Exercise requirements :: This exercise calls for every line of the listing below that contains the word "Health".

Records supplied ::
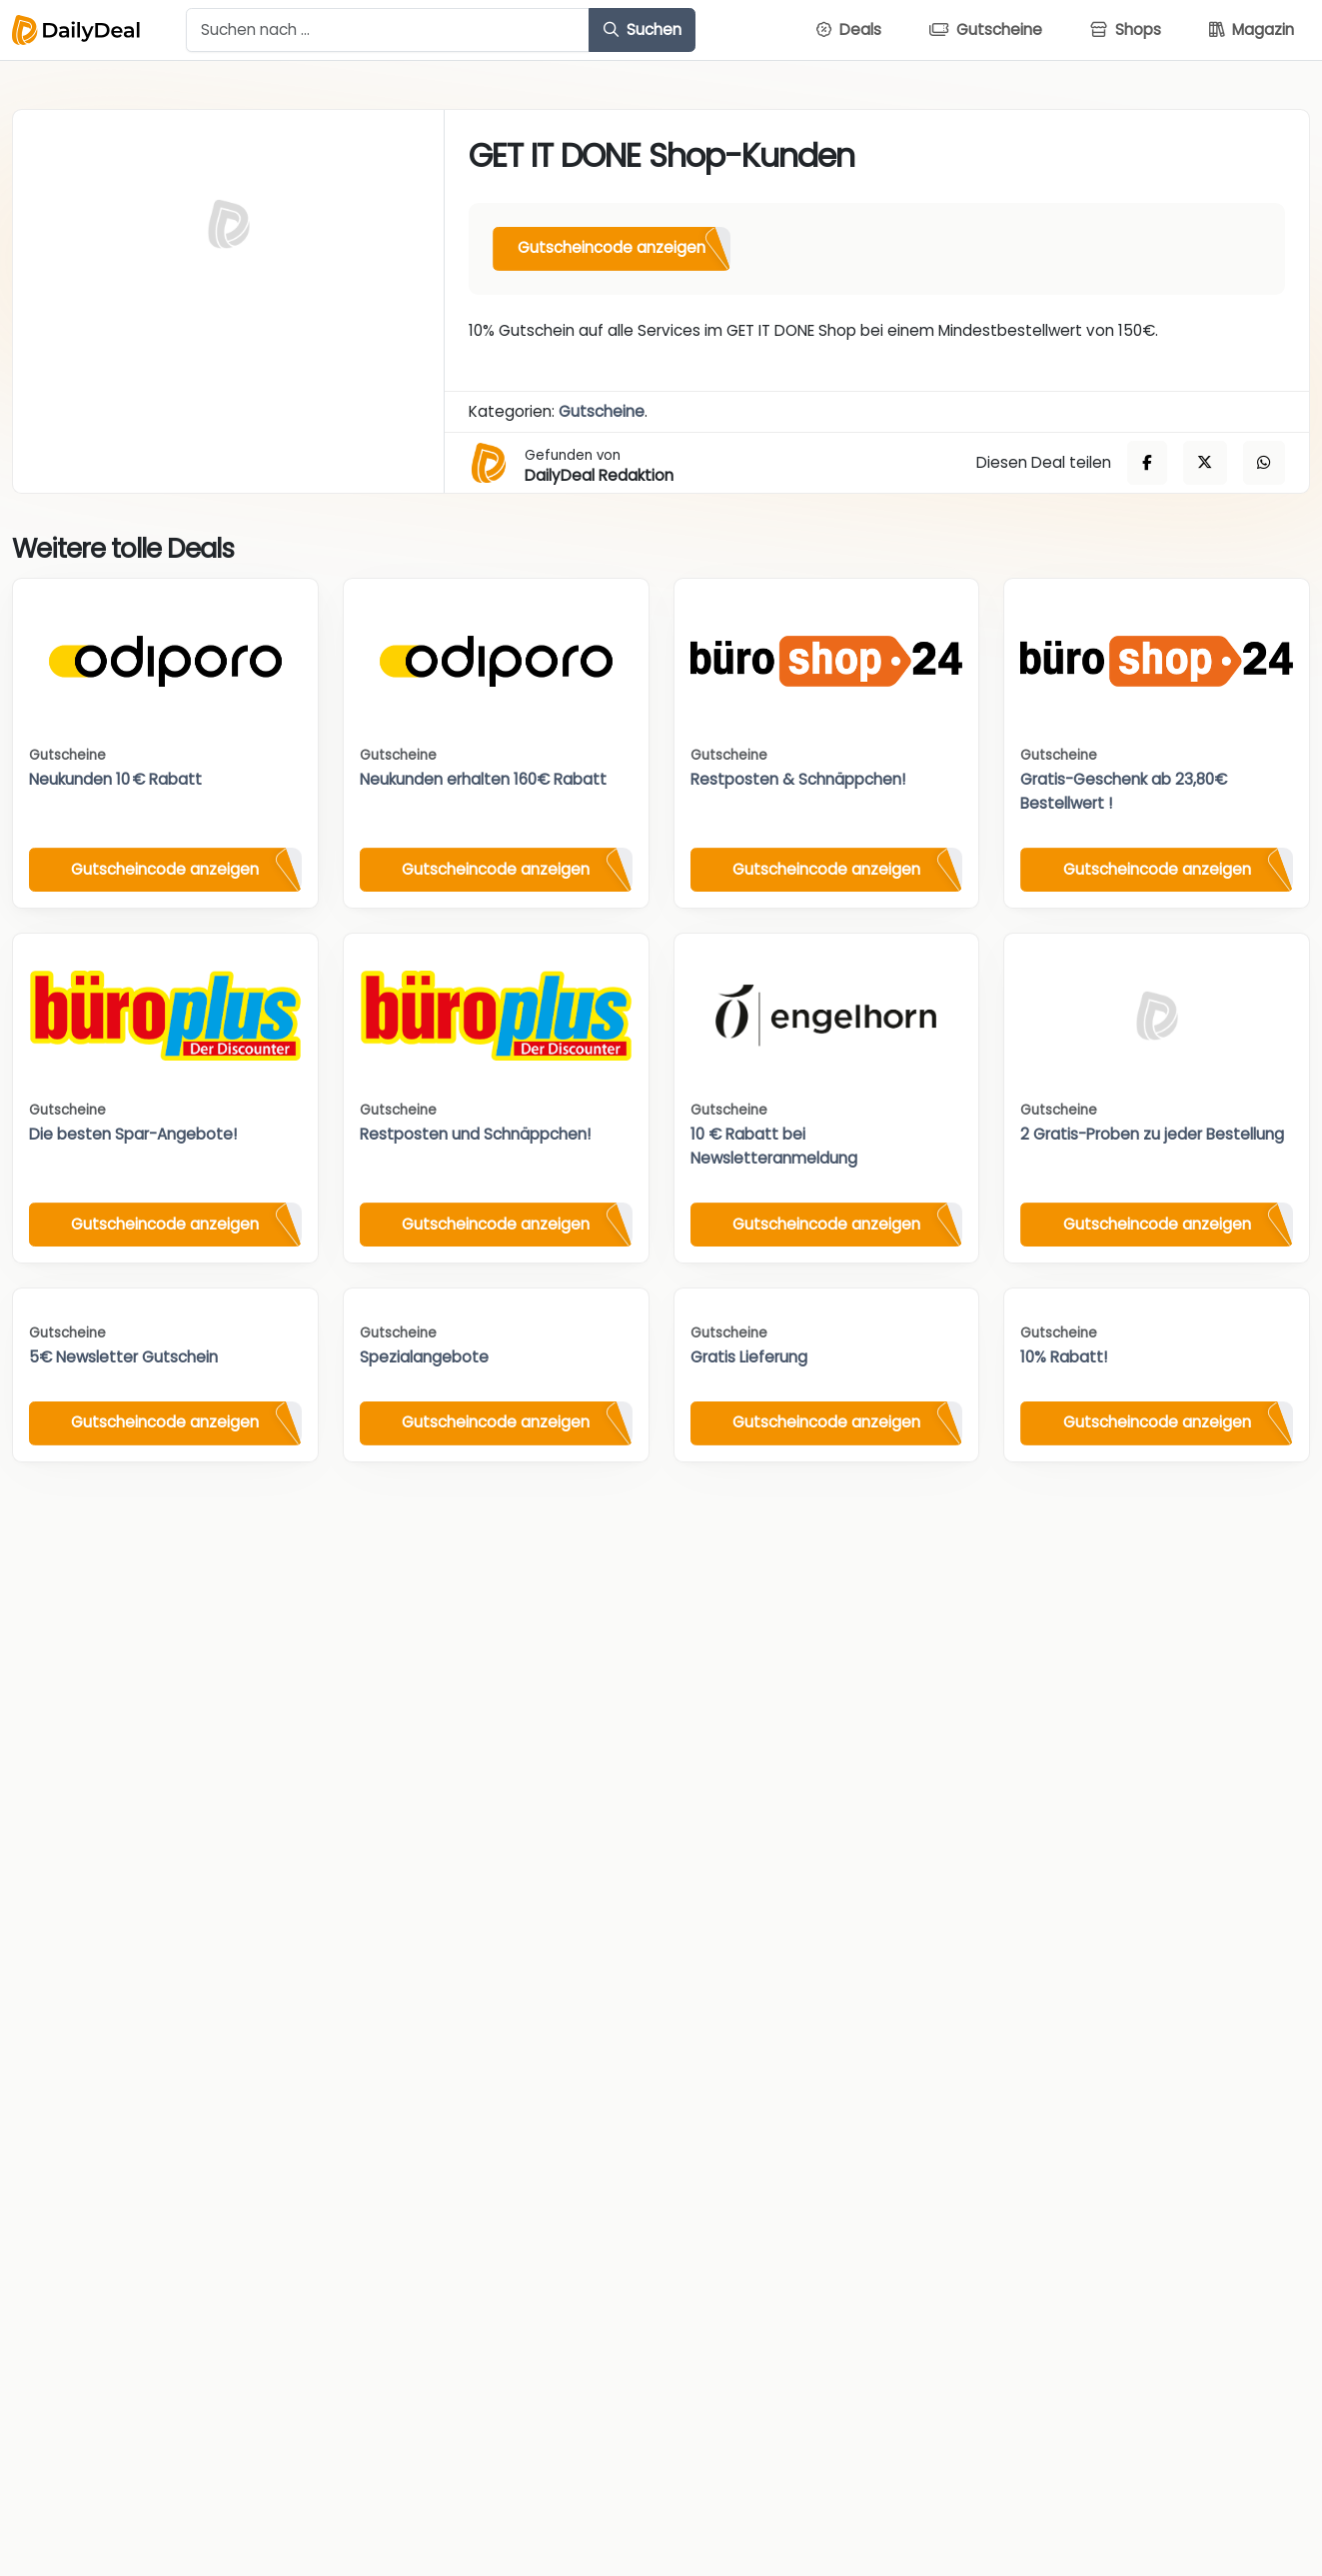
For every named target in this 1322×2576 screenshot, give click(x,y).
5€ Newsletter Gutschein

==

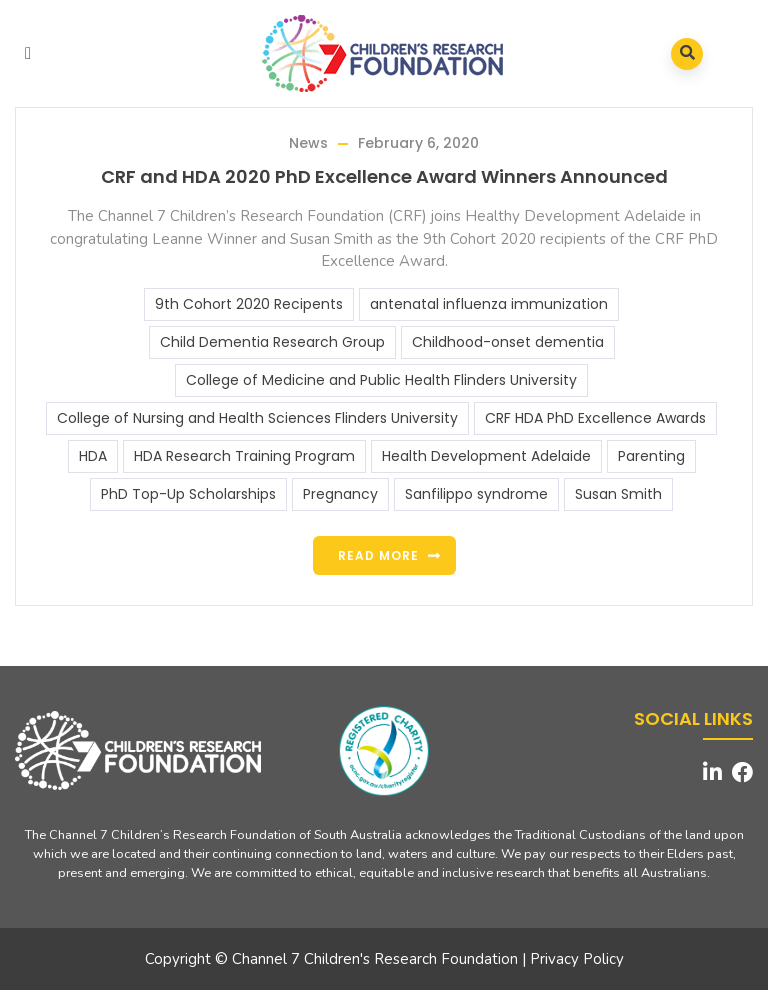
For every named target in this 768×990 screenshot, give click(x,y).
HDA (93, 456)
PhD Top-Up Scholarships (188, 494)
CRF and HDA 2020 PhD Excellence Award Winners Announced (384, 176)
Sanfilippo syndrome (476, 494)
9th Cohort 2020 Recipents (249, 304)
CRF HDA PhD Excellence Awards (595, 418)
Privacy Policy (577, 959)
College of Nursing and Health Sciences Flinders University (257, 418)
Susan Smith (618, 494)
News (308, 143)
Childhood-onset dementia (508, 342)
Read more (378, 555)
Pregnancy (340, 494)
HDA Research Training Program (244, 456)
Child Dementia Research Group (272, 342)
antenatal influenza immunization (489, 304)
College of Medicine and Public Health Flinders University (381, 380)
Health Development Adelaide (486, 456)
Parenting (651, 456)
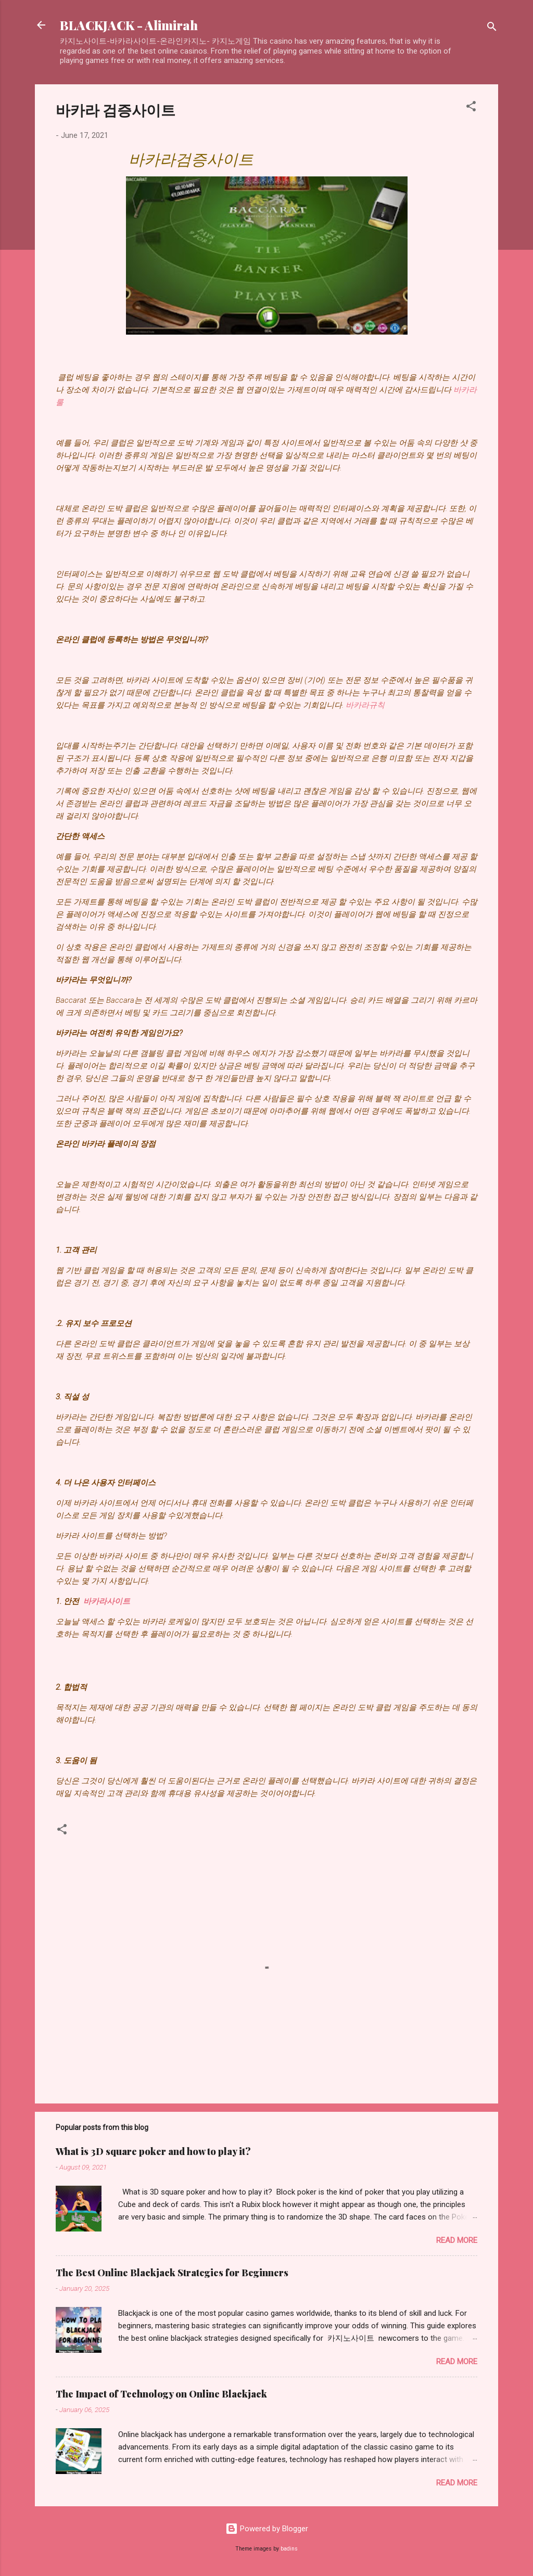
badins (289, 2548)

...

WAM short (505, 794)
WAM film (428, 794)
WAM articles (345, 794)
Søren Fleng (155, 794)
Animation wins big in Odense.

Task result ::
College of Nursing and Health Sciences Flinders University (257, 418)
College of Medicine and Public Health Flinders University (381, 380)
Health Development Adelaide (486, 456)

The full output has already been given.